Backpacking Water Treatment Basics

Backpacking Water Treatment

Instead of bringing gallons of water with you on a trip, a backpacking water treatment method allows you to safely use water available to you on the trail. This is really helpful because staying hydrated is vital. And carrying all your water for more than a day trip would be heavy and cumbersome.

Why treat water? Well, even the cleanest, clearest looking of streams can have contaminants like bacteria, protozoa, parasites, viruses, chemicals, sediment, etc in them. They get there from animals, people and pollution. Since you can’t tell if water is safe to drink just by looking at it, the best idea is to use something that will eliminate harmful or undesired pollutants. You really don’t want to spend your backpacking trip battling diarrhea, nausea, cramping or worse, all because you drank untreated water.

Essentially, there are four ways to treat water: chemicals, heat, filtration and UV radiation.

Chemicals – Iodine and chlorine are two common chemicals used to treat water. Referred to as halogens, they are able to kill bacteria and viruses, but are not able to kill all protozoa.

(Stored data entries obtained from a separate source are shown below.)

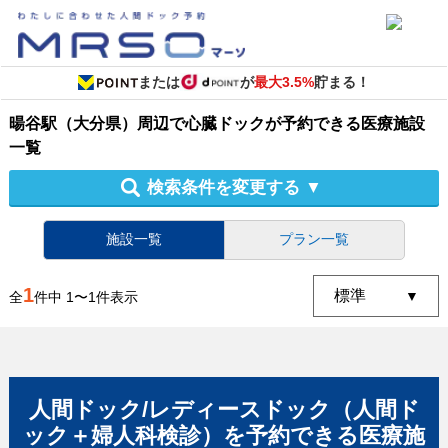
または
が
最大3.5%
貯まる！
暘谷駅（大分県）周辺
で
心臓ドック
が予約できる
医療施設
一覧
検索条件を変更する
▼
施設一覧
プラン一覧
1
全
件中
1
〜
1
件表示
人間ドック/レディースドック（人間ド
ック＋婦人科検診）
を予約できる
医療施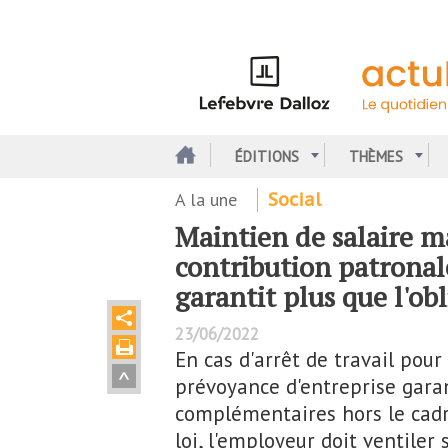
Aller
au
contenu
principal
ÉDITIONS
THÈMES
A la une
Social
Maintien de salaire ma
contribution patronal
garantit plus que l'ob
23/06/2022
En cas d'arrêt de travail pour
prévoyance d'entreprise gara
complémentaires hors le cadr
loi, l'employeur doit ventiler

This type of backpacking water treatment is inexpensive, light and easy to pack.

On the downside, the chemicals can make water taste bad unless a neutralizer or flavoring agent is used. Furthermore, chemicals can take a while before they have effectively treated the water. Chlorine usually takes longer, which is why iodine is a more popular choice. However, some people are allergic to iodine and it is not recommended for use by pregnant women or people with thyroid issues. Visit our page on iodine tablets and drops for more information on this option.

Heat – Boiling water is a highly effective way to kill protozoa, bacteria and viruses. Boiling water renders all organisms ineffective. However, you don’t necessarily need to bring water to a complete boil to treat it. Heating water to 149˚F (65˚C) for 5 minutes will kill 99.99% of all harmful organisms.

While you need a thermometer to gauge this, it allows you to use less fuel and time in order to prepare your water than if you brought it to a complete boil. Drawbacks include needing a stove, fuel and time. Boiling water also doesn’t remove sediment, so you may want to run the water through a coffee filter if it’s dirty.

Filtration – Using a filtration system forces water through a finely porous internal element within a filtering unit. They can be a speedy way to filter water compared to other options and, depending on how the filter is designed, can eliminate bacteria, protozoa, viruses and sediment. This is the most commonly used backpacking water treatment method.

However, not all filters are created equal and therefore do not all eliminate the same contaminants. Unless it has a purifying system included, which adds to the cost, it will not kill viruses. Drawbacks include the cost, weight, maintenance and sometimes they can be difficult or tiresome to operate. For a more in depth look at backpacking water filters, click here.

UV Radiation – The use of ultraviolet rays to fight bacteria, protozoa and viruses, is a more recent backpacking water treatment. The UV rays damage the microbes DNA, rendering them unable to replicate and multiply. These devices are simple, effective and fairly quick to operate. Downsides include the fact that they are battery operated, expensive, less effective on cloudy or murky water and require additional filtration to remove sediment. However, some do come with their own filtration attachment.

Additional Backpacking Water Tips

  • Avoid using water where there is obvious animal activity. Though they can be cute, animals are carriers for organisms you want to avoid.
  • Avoid water near highly trafficked human activity. Move upstream from campsites, trail crossings, outhouses, etc.
  • Avoid water that is downstream from factories, plants, mines, largely populated areas, etc. as the water could be contaminated by chemicals.
  • Try to draw water from a still, clear source. In still water, many organisms sink to the bottom and can be avoided. Avoid stagnant water however, as harmful algae can reside in it.
  • Never collect water from a source that has dead animals in or around it.
  • Snow and ice can be used, but remember that freezing does not kill bacteria. A backpacking water treatment is still necessary. Avoid snow with a pink tint to it as it may have algae. And avoid yellow snow for obvious reasons.